От своих маленьких должностей, исправляемых без всякого честолюбия, поэты хотели только одного — мало-мальски обеспеченного существования, которое дало бы возможность заниматься любимым делом.

Поэтому они могли себе позволить не сотрудничать с крупными продажными парижскими газетами, бесплатно писать для своих небольших журналов, содержание которых всегда было связано с материальными жертвами, и не огорчаться из-за того, что их произведения исполнялись только в маленьких литературных театрах, а имена поначалу были известны лишь узкому кругу: о Клоделе, Пеги[133], о Роллане, о Сюаресе[127] и Валери знала весьма немногочисленная элита.

Они одни не спешили в этом торопливом и деловом городе. Тихо жить и тихо работать для тихого кружка вдали от «foir sur la place»[134] было для них важнее, чем пробиваться вверх, и они не считали зазорным вести по-мещански ограниченную жизнь, с тем чтобы в искусстве мыслить свободно и смело. Их жены стряпали и вели хозяйство; все было очень просто и потому особенно мило на дружеских вечерах. Сидели на дешевых соломенных креслах за столом, наспех застланным клетчатой скатертью — ничуть не шикарней, чем у монтера соседа по этажу,- но чувствовали себя свободно и непринужденно.

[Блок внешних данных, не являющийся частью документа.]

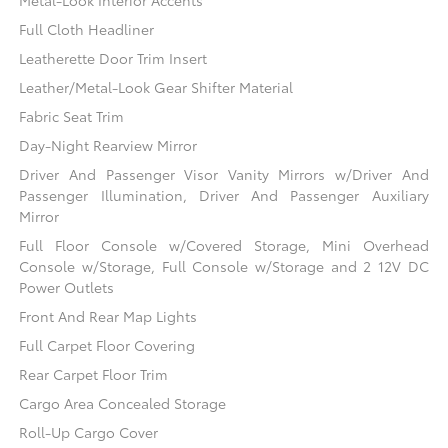
Full Cloth Headliner
Leatherette Door Trim Insert
Leather/Metal-Look Gear Shifter Material
Fabric Seat Trim
Day-Night Rearview Mirror
Driver And Passenger Visor Vanity Mirrors w/Driver And
Passenger Illumination, Driver And Passenger Auxiliary
Mirror
Full Floor Console w/Covered Storage, Mini Overhead
Console w/Storage, Full Console w/Storage and 2 12V DC
Power Outlets
Front And Rear Map Lights
Full Carpet Floor Covering
Rear Carpet Floor Trim
Cargo Area Concealed Storage
Roll-Up Cargo Cover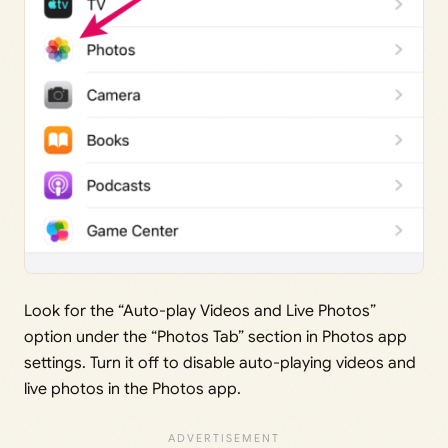
Look for the “Auto-play Videos and Live Photos”
option under the “Photos Tab” section in Photos app
settings. Turn it off to disable auto-playing videos and
live photos in the Photos app.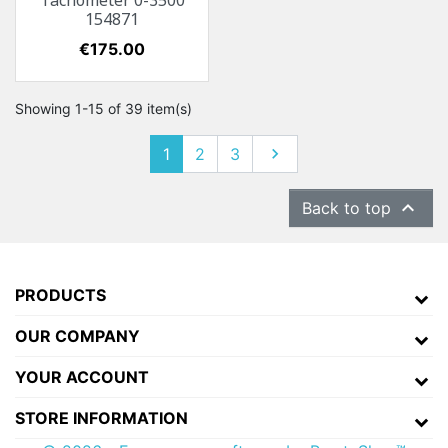
Tachometer 0-3500
154871
Price
€175.00
Showing 1-15 of 39 item(s)
1
2
3
Next


Back to top
PRODUCTS
OUR COMPANY
YOUR ACCOUNT
STORE INFORMATION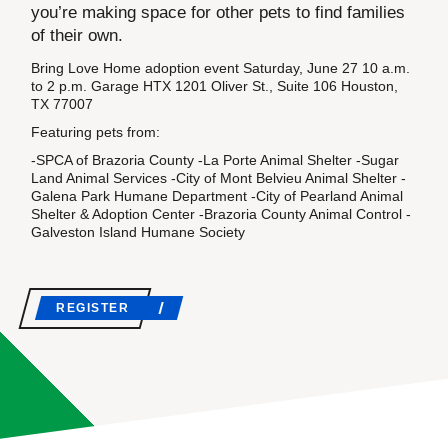
you’re making space for other pets to find families
of their own.
Bring Love Home adoption event Saturday, June 27 10 a.m.
to 2 p.m. Garage HTX 1201 Oliver St., Suite 106 Houston,
TX 77007
Featuring pets from:
-SPCA of Brazoria County -La Porte Animal Shelter -Sugar
Land Animal Services -City of Mont Belvieu Animal Shelter -
Galena Park Humane Department -City of Pearland Animal
Shelter & Adoption Center -Brazoria County Animal Control -
Galveston Island Humane Society
REGISTER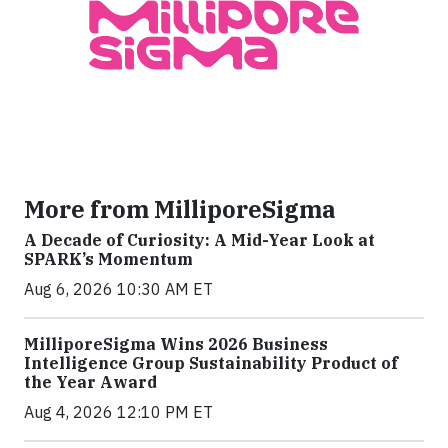
More from MilliporeSigma
A Decade of Curiosity: A Mid-Year Look at
SPARK’s Momentum
Aug 6, 2026 10:30 AM ET
MilliporeSigma Wins 2026 Business
Intelligence Group Sustainability Product of
the Year Award
Aug 4, 2026 12:10 PM ET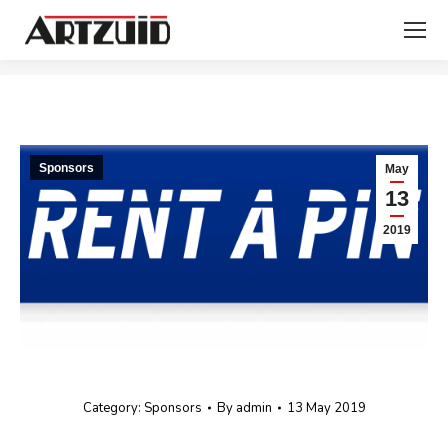
You are here:
Sponsors
May
13
2019
Category:
Sponsors
By
admin
13 May 2019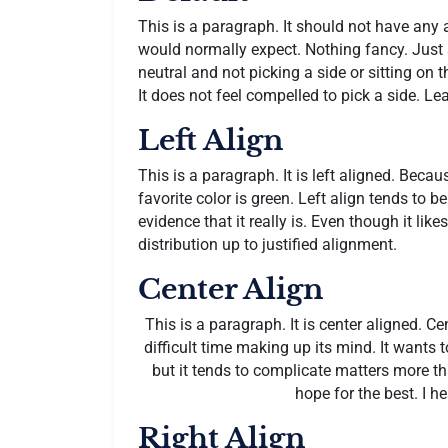
This is a paragraph. It should not have any a
would normally expect. Nothing fancy. Just s
neutral and not picking a side or sitting on the 
It does not feel compelled to pick a side. Lea
Left Align
This is a paragraph. It is left aligned. Because 
favorite color is green. Left align tends to b
evidence that it really is. Even though it like
distribution up to justified alignment.
Center Align
This is a paragraph. It is center aligned. Cent
difficult time making up its mind. It wants to
but it tends to complicate matters more tha
hope for the best. I h
Right Align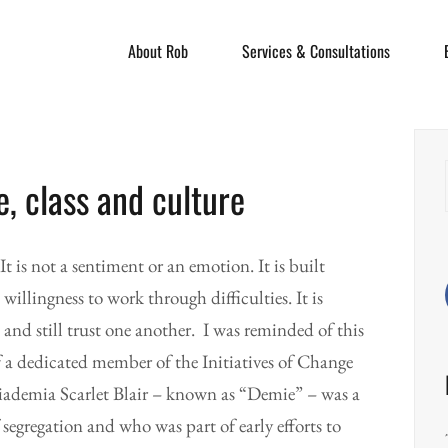
About Rob
Services & Consultations
e, class and culture
 It is not a sentiment or an emotion. It is built
llingness to work through difficulties. It is
 and still trust one another. I was reminded of this
f a dedicated member of the Initiatives of Change
ademia Scarlet Blair – known as “Demie” – was a
egregation and who was part of early efforts to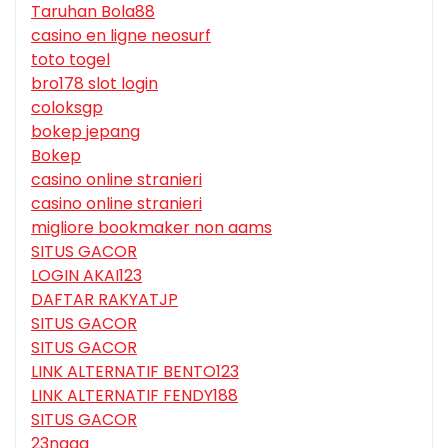
Taruhan Bola88
casino en ligne neosurf
toto togel
bro178 slot login
coloksgp
bokep jepang
Bokep
casino online stranieri
casino online stranieri
migliore bookmaker non aams
SITUS GACOR
LOGIN AKAI123
DAFTAR RAKYATJP
SITUS GACOR
SITUS GACOR
LINK ALTERNATIF BENTO123
LINK ALTERNATIF FENDY188
SITUS GACOR
23naga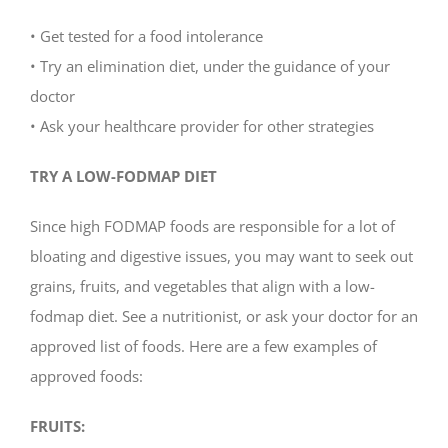
• Get tested for a food intolerance
• Try an elimination diet, under the guidance of your
doctor
• Ask your healthcare provider for other strategies
TRY A LOW-FODMAP DIET
Since high FODMAP foods are responsible for a lot of
bloating and digestive issues, you may want to seek out
grains, fruits, and vegetables that align with a low-
fodmap diet. See a nutritionist, or ask your doctor for an
approved list of foods. Here are a few examples of
approved foods:
FRUITS: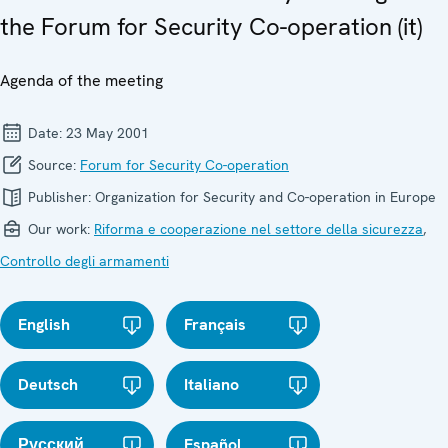
the Forum for Security Co-operation (it)
Agenda of the meeting
Date:
23 May 2001
Source:
Forum for Security Co-operation
Publisher:
Organization for Security and Co-operation in Europe
Our work:
Riforma e cooperazione nel settore della sicurezza
,
Controllo degli armamenti
English
Français
Deutsch
Italiano
Русский
Español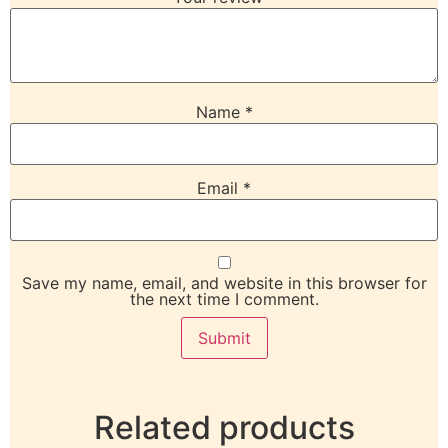
Name
*
Email
*
Save my name, email, and website in this browser for
the next time I comment.
Related products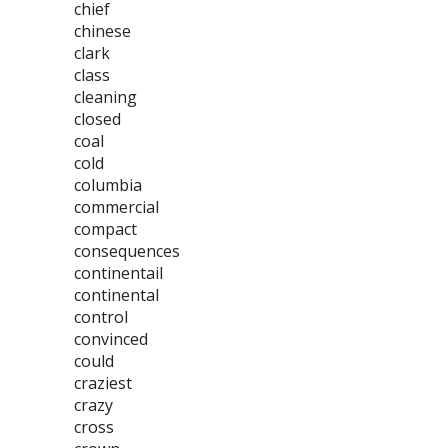
chief
chinese
clark
class
cleaning
closed
coal
cold
columbia
commercial
compact
consequences
continentail
continental
control
convinced
could
craziest
crazy
cross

У них не было телефонов, пишущих машинок, секретарей, они обходились без технических ухищрений, так же как и без аппарата рекламы, они писали свои книги от руки, как тысячу лет назад, и даже в крупных издательствах, таких, как «Меркюр де Франс», не было обычая диктовать и не водилось всякой техники. Расходы на рекламу и представительство были неизвестны; все эти молодые французские поэты жили, как и весь народ, для радости — разумеется, в одухотворенной ее форме, — творческой радости, которую дает труд.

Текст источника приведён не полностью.